Filtering by freshness
If you need only recent content, filter on the client side after fetching. The API always returns documents in reverse chronological order by default.
const res = await fetch(
"https://synth-link.com/api/v1/documents?limit=50",
{ headers: { "X-SYNTHLINK-KEY": process.env.SYNTHLINK_KEY } }
);
const docs = await res.json();
const oneDayAgo = Date.now() - 24 * 60 * 60 * 1000;
const recent = docs.filter(
(doc) => new Date(doc.created_at).getTime() > oneDayAgo
);Enrichment
Every document is sent to a language model which produces four outputs — a plain-language summary, a list of keywords, semantic tags, and a category label.
Example output
{
"llm_summary": "OpenAI releases GPT-4o, a new multimodal model capable of
reasoning across text, audio, and images with improved latency.",
"keywords": ["gpt-4o", "multimodal", "openai", "model release"],
"tags": ["AI", "language model", "product launch"],
"category": "AI Research",
"source": "openai_news",
"created_at": "2026-03-19T06:01:00Z"
}Status lifecycle
Enrichment is asynchronous. A new document starts with status: pending, transitions to completed when the model finishes, or failedafter the maximum retry count is exceeded.
Status is tracked internally and is not returned in the public insight response. The /api/v1/insights endpoint returns only completed insight records.
Common failure causes
Most failures are caused by documents with very little extractable text — empty pages, paywalled content, or documents in unsupported languages. Transient model errors are retried automatically and rarely result in a permanent failure.
Document and insight
SynthLink separates raw content from enriched content into two concepts. A document is the original collected item. An insight is the LLM output attached to it, linked internally in the enrichment pipeline.
Side by side
{
"title": "GPT-4o System Card",
"url": "https://openai.com/...",
"summary": "OpenAI releases...",
"source": "openai_news",
"content_source": "rss",
"created_at": "2026-03-19T06:00:00Z"
}{
"llm_summary": "OpenAI releases GPT-4o...",
"keywords": ["gpt-4o", "multimodal"],
"tags": ["AI", "product launch"],
"category": "AI Research",
"source": "openai_news",
"created_at": "2026-03-19T06:01:00Z"
}When to use /combined
Use /api/v1/combined when you need both the document and its insight in a single request — for example, when rendering a feed that shows the title, source, and LLM summary together.
Use the separate endpoints when you only need one side, when you want different filters on each, or when you're paginating large result sets and want finer control over each query.
Source identifiers
Every document has a source field that identifies where it was collected from. Use this value with the source query parameter to filter results to a specific source.

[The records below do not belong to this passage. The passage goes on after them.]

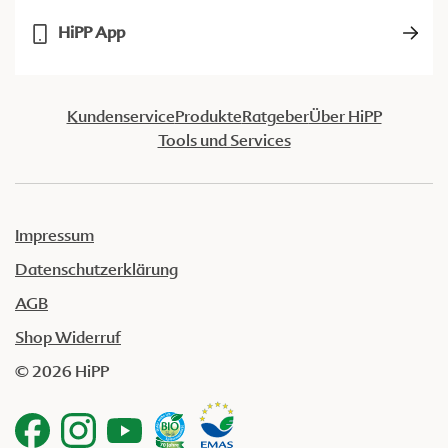
HiPP App
Kundenservice
Produkte
Ratgeber
Über HiPP
Tools und Services
Impressum
Datenschutzerklärung
AGB
Shop Widerruf
© 2026 HiPP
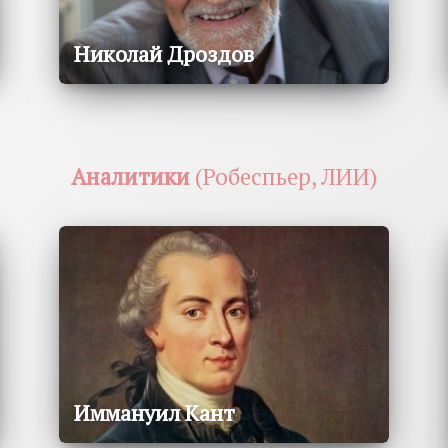
Николай Дроздов
Аналитики
(Робеспьер, ЛИИ)
Иммануил Кант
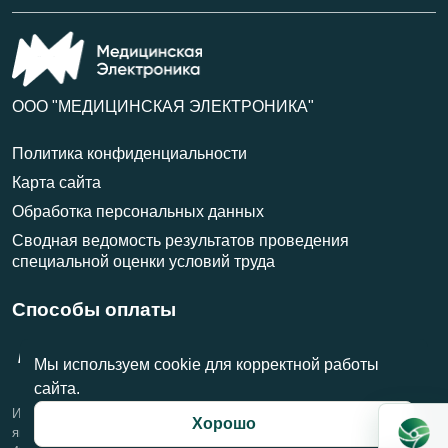
ООО "МЕДИЦИНСКАЯ ЭЛЕКТРОНИКА"
Политика конфиденциальности
Карта сайта
Обработка персональных данных
Сводная ведомость результатов проведения
специальной оценки условий труда
Способы оплаты
VISA
МИР
MasterCard
Мы используем cookie для корректной работы
сайта.
Информация на данном сайте носит справочный характер и не
Хорошо
является публичной офертой, определяемой положениями Статьи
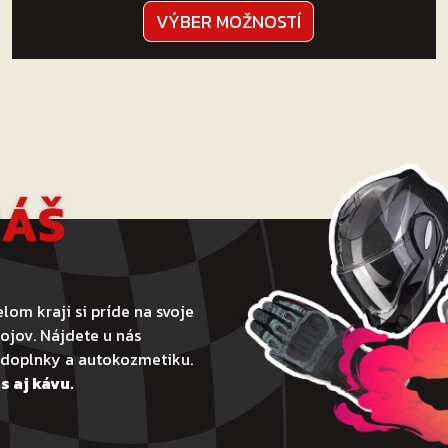
Tento
VÝBER MOŽNOSTÍ
produkt
má
viacero
variantov.
Možnosti
si
môžete
NÁŠ
vybrať
na
stránke
produktu.
lom kraji si príde na svoje
ojov. Nájdete u nás
todoplnky a autokozmetiku.
s aj kávu.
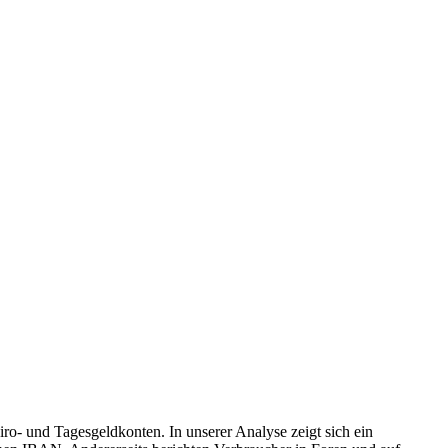
ro- und Tagesgeldkonten. In unserer Analyse zeigt sich ein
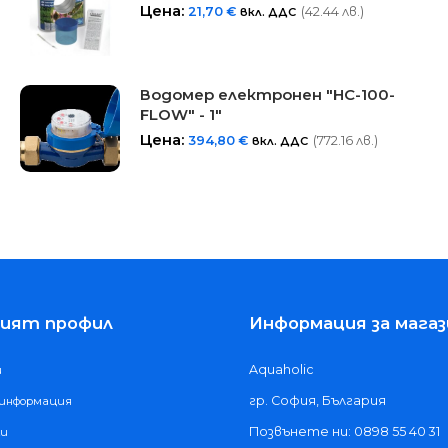
Цена:
21,70
€
(42.44 лв.)
вкл. ДДС
Водомер електронен "HC-100-
FLOW" - 1"
Цена:
394,80
€
(772.16 лв.)
вкл. ДДС
ият профил
Информация за магаз
Aquaholic
и
гр. София, България
 информация
Позвънете ни: 0898 55 40 31
ки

Note:New sources are added over time. Check the Sources reference for the full up-to-date list.
Pagination
The data list endpoints (/documents, /insights, /combined) accept a limit parameter that controls the maximum number of records returned per request. The default is 10 and the maximum is 100.
SynthLink does not currently support cursor-based or offset-based pagination. To retrieve large datasets, use a smaller limit and filter by created_at to walk through records in batches.
let before = new Date().toISOString();
const all = [];
while (true) {
const res = await fetch(
`https://synth-link.com/api/v1/documents?limit=100`,
{ headers: { "X-SYNTHLINK-KEY": process.env.SYNTHLINK_KEY } }
);
const batch = await res.json();
if (batch.length === 0) break;
all.push(...batch);
// 마지막 항목의 created_at 기준으로 다음 배치 필터링
before = batch[batch.length - 1].created_at;
if (batch.length < 100) break;
}Note:Cursor-based pagination is planned for a future API version. Check the Changelog for updates.